An Easter Sunday sermon
from the late fourteenth century explains what the Host consists of and how it is the sole instrument of salvific grace: “And the same body that died on the Cross and this day rose truly God and man, the same body is on the Sacrament on the altar in form of bread … And whosoever eats it, he shall live forever.”
The mechanism of this miracle
is based on Aristotelian theories of matter, as we saw with the Lollards. The wafer can look like bread but be Christ’s body because after consecration the “accidents” of bread, its whiteness and roundness, remain, but its “substance” or “subject” has been changed or annihilated and replaced with the body of Christ. The priest performs this miracle by pronouncing the words of the sacring during Mass: “Hoc est enim corpus meum,” “This is my body.” These words literally transform the bread on the altar into Christ’s body, the Real Presence.
There are many exempla from the medieval period that explain in bloody detail exactly what is going on during the Eucharist.
Handlyng Synne
tells
the tale of a monk who doubts
the real, physical presence of Christ in the Host since he cannot see it with his bodily eyes. It looks like bread—how could it be God’s body? He and two abbots pray to God to “to show the truth / that you are the sacrament of the Mass” and are “rewarded” with a behind-the-scenes look at what really goes on when the priest speaks the magic words. After the words of consecration, a living child appears on the altar. The priest kills the child and divides him up, offering the monk a piece of bleeding human flesh instead of the wafer. The monk “thought that the priest brought on the paten / Morsels of the child newly slain, / And offered him a morsel of the flesh, / With all the blood on it, still fresh.” The sacrifice of the Mass is quite literally a sacrifice. This
exemplum also makes clear why Christ’s body must be concealed in the “accidents” of bread, “for if we took it as flesh, we would be sick and disgusted and forsake it.”

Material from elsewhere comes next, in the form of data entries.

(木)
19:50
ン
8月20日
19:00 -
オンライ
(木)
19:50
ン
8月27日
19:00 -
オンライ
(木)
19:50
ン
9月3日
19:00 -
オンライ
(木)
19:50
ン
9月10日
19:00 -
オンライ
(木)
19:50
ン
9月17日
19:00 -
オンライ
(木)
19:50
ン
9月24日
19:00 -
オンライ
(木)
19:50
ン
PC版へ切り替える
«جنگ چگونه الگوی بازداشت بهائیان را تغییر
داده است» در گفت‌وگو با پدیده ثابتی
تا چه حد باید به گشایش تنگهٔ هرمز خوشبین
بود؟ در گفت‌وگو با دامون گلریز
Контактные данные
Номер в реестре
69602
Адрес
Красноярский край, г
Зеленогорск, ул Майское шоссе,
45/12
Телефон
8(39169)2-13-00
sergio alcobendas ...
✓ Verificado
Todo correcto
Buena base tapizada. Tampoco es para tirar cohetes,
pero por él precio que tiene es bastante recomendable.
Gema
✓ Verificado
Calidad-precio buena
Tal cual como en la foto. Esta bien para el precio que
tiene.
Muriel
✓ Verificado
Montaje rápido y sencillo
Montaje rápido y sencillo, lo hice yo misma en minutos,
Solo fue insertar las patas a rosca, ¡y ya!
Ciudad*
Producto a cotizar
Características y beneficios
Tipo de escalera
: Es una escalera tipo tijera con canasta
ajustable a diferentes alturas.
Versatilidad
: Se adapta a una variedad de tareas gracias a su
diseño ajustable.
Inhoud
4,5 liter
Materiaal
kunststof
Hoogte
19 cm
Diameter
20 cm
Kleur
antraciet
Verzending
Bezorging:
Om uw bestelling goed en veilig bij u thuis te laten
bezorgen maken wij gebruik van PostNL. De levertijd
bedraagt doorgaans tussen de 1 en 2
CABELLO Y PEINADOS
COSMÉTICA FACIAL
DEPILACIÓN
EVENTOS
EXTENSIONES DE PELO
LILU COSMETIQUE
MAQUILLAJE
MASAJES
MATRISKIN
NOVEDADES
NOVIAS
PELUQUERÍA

These miracle-of-the-Host stories resemble the complaints against swearers that also abound in the pastoral literature. These complaints demonstrate in equally graphic terms what swearing does to the body of God. The
Gesta Romanorum
, an early fourteenth-century monastic collection of moral fables, contains a representative tale about the consequences of vain swearing.
There was once a man who swore constantly
, the tale goes, his whole life long. He left no part of Christ’s body untouched with his terrible oaths. His friends warned him that he should stop, but he would not, no matter what anyone said to him. One day, the most beautiful woman he had ever seen visited him. She was Mary, Christ’s mother, and she came to show the man her son. “Here is my son,” she told him, “lying in my lap, with his head all broken, and his eyes drawn out of his body and laid on his breast, his arms broken in two, his legs and feet also. With your great oaths you have torn him thus.” Just this scene is depicted in a circa 1400 wall painting from St. Lawrence’s Church, Broughton. Here, fashionable gentlemen hold parts of Christ’s body, which they have ripped from him with their oaths. Christ himself lies partially dismembered in his mother’s lap—note his right arm and leg, with the bones sticking out. Just as miracle-of-the-Host stories are supposed to show what really happens when the priest pronounces his “working word,” these complaints against swearers show what really happens when people swear.
In these two kinds of exempla, God reveals to our physical senses truths that we must ordinarily apprehend through faith. They echo the story of Doubting Thomas, who “will not believe” Christ’s resurrection until he “shall see in his hands the print of the nails, and put my finger into the print of the nails, and thrust my hand into his side” (John 20:25). Jesus makes allowances for Thomas’s human frailty and exposes his body to the disciple’s touch, his body proving his resurrection. Thomas deems this physical sight and touch to be satisfactory evidence, and he finally believes his God is risen.